Data for review below:

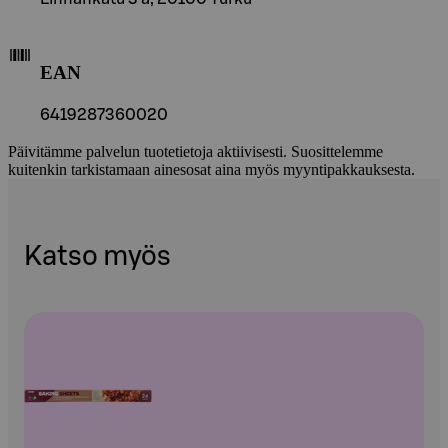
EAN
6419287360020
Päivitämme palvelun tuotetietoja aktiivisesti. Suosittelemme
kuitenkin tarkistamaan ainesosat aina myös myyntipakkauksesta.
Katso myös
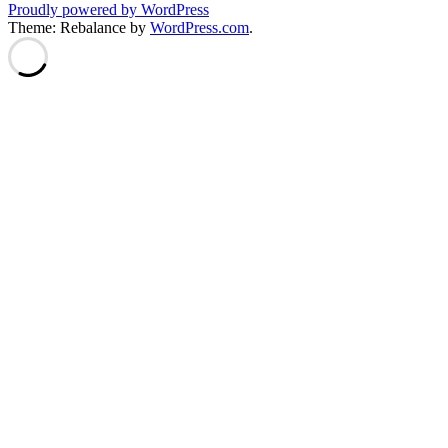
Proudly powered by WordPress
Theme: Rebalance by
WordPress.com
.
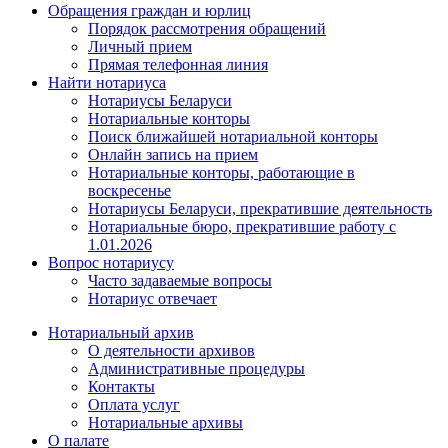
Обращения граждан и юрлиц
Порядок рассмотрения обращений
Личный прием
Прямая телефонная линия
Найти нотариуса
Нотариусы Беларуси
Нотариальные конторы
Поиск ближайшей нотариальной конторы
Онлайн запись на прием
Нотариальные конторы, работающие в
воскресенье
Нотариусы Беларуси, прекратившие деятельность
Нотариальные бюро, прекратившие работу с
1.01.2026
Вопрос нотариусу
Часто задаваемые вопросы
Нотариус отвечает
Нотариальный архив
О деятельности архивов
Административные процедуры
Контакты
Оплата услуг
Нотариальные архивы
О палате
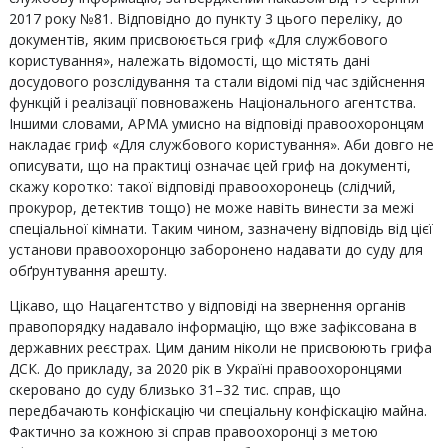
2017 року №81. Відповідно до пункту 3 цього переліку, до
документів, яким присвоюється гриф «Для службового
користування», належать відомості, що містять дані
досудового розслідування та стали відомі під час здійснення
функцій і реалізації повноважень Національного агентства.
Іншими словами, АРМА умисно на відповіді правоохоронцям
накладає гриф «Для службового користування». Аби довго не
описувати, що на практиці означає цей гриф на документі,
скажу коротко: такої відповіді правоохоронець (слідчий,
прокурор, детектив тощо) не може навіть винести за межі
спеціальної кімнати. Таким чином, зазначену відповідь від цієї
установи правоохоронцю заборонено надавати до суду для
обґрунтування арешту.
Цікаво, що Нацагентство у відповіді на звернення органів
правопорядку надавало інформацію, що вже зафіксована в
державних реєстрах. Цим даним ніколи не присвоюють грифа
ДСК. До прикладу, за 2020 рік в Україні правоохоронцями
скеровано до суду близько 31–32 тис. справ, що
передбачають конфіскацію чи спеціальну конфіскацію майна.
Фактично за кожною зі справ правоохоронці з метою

End of Data for review.
Data for review below:

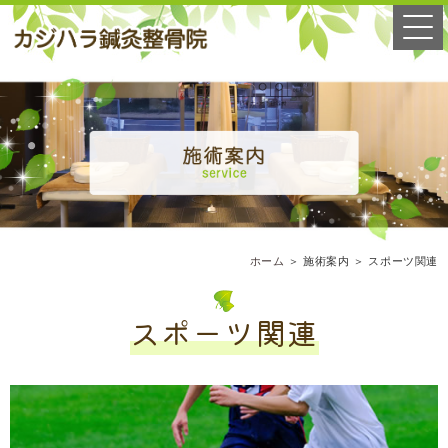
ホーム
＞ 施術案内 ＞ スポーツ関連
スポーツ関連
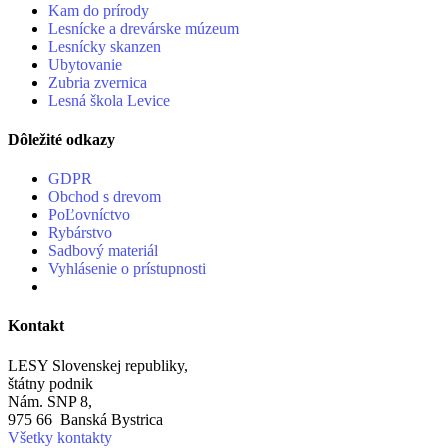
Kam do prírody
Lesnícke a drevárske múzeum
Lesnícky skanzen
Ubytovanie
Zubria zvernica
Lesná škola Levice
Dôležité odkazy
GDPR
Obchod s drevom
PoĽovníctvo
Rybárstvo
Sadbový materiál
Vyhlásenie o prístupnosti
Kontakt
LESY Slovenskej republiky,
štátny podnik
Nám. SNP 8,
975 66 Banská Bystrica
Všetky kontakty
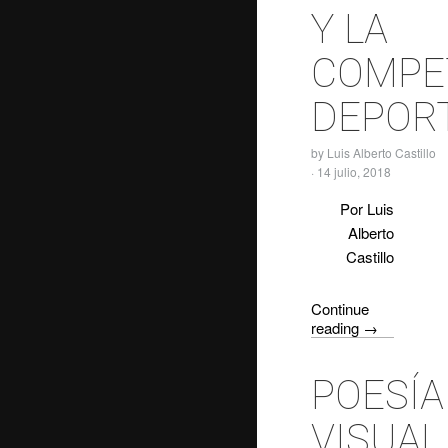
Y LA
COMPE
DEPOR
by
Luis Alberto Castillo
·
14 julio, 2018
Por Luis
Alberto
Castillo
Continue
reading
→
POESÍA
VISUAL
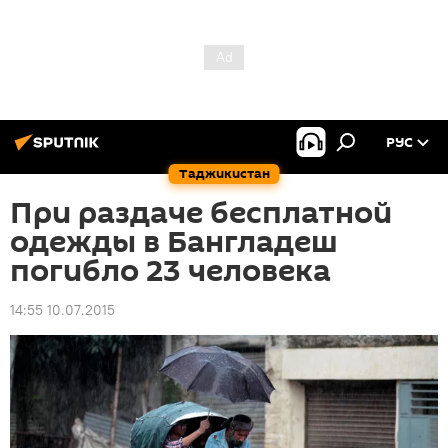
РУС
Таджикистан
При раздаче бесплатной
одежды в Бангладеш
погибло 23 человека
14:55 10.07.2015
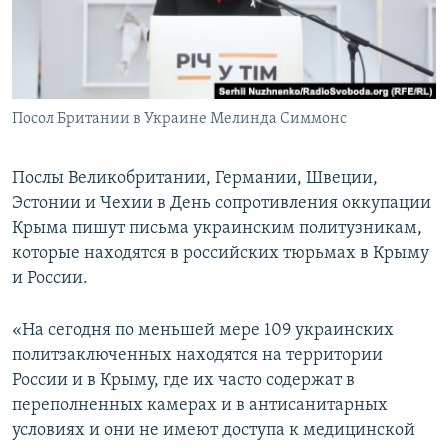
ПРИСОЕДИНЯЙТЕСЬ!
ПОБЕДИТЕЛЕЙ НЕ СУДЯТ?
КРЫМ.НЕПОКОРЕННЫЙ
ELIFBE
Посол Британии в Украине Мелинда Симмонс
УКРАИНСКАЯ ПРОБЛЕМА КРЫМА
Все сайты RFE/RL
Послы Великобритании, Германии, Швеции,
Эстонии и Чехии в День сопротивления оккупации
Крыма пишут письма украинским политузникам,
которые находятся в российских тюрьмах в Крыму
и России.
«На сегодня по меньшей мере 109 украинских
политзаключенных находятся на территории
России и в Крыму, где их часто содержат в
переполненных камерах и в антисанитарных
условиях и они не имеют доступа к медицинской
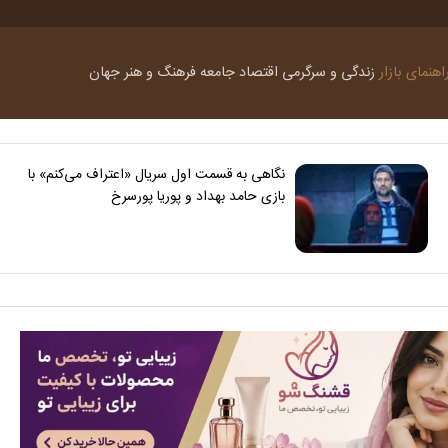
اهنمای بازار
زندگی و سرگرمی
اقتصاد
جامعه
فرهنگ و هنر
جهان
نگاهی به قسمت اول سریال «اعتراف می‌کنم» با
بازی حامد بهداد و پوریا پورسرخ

End of Data for review.

Please transcribe exactly the part of the records that opens with the line containing "одежды в Бангладеш" and closes with the line containing "переполненных камерах и в антисанитарных", both ends included, and leave out the pictures.

одежды в Бангладеш
погибло 23 человека
14:55 10.07.2015
ПРИСОЕДИНЯЙТЕСЬ!
ПОБЕДИТЕЛЕЙ НЕ СУДЯТ?
КРЫМ.НЕПОКОРЕННЫЙ
ELIFBE
Посол Британии в Украине Мелинда Симмонс
УКРАИНСКАЯ ПРОБЛЕМА КРЫМА
Все сайты RFE/RL
Послы Великобритании, Германии, Швеции,
Эстонии и Чехии в День сопротивления оккупации
Крыма пишут письма украинским политузникам,
которые находятся в российских тюрьмах в Крыму
и России.
«На сегодня по меньшей мере 109 украинских
политзаключенных находятся на территории
России и в Крыму, где их часто содержат в
переполненных камерах и в антисанитарных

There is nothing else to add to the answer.